[Stored data entries]
□ □ □ □ □ □ □

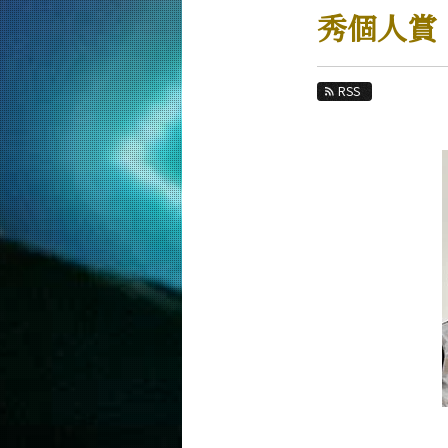
教育
秀個人賞
教員・研究室
未来
RSS
入学案内
情報工学系 News
News 一覧
カテゴリ別
課程別
月別
イベントカレンダー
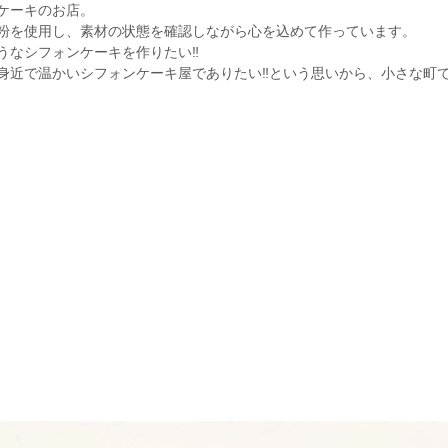
ケーキのお店。
粉を使用し、素材の状態を確認しながら心を込めて作っています。
うなシフォンケーキを作りたい‼
身近で温かいシフォンケーキ屋でありたい‼という思いから、小さな町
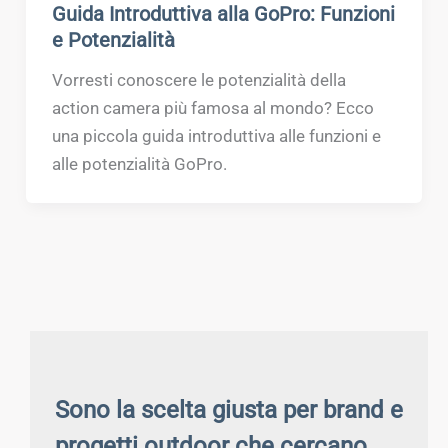
Guida Introduttiva alla GoPro: Funzioni
e Potenzialità
Vorresti conoscere le potenzialità della
action camera più famosa al mondo? Ecco
una piccola guida introduttiva alle funzioni e
alle potenzialità GoPro.
Sono la scelta giusta per brand e
progetti outdoor che cercano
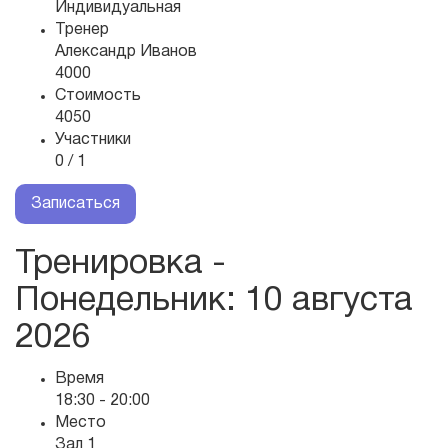
Индивидуальная
Тренер
Александр Иванов
4000
Стоимость
4050
Участники
0 / 1
Записаться
Тренировка -
Понедельник
: 10 августа
2026
Время
18:30 - 20:00
Место
Зал 1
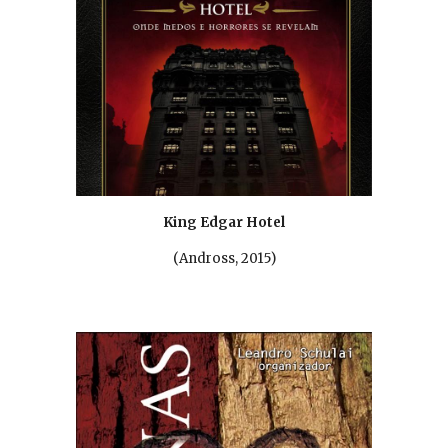
King Edgar Hotel
(
Andross, 2015
)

□ □ □ □ □ □ □

Your goal —
Output all lines above precisely. Pictures are to be left out.

Answer space —
教育
秀個人賞
教員・研究室
未来
RSS
入学案内
情報工学系 News
News 一覧
カテゴリ別
課程別
月別
イベントカレンダー
ケーキのお店。
粉を使用し、素材の状態を確認しながら心を込めて作っています。
うなシフォンケーキを作りたい‼
身近で温かいシフォンケーキ屋でありたい‼という思いから、小さな町
Guida Introduttiva alla GoPro: Funzioni
e Potenzialità
Vorresti conoscere le potenzialità della
action camera più famosa al mondo? Ecco
una piccola guida introduttiva alle funzioni e
alle potenzialità GoPro.
Sono la scelta giusta per brand e
progetti outdoor che cercano
Индивидуальная
Тренер
Александр Иванов
4000
Стоимость
4050
Участники
0 / 1
Записаться
Тренировка -
Понедельник
: 10 августа
2026
Время
18:30 - 20:00
Место
Зал 1
King Edgar Hotel
(
Andross, 2015
)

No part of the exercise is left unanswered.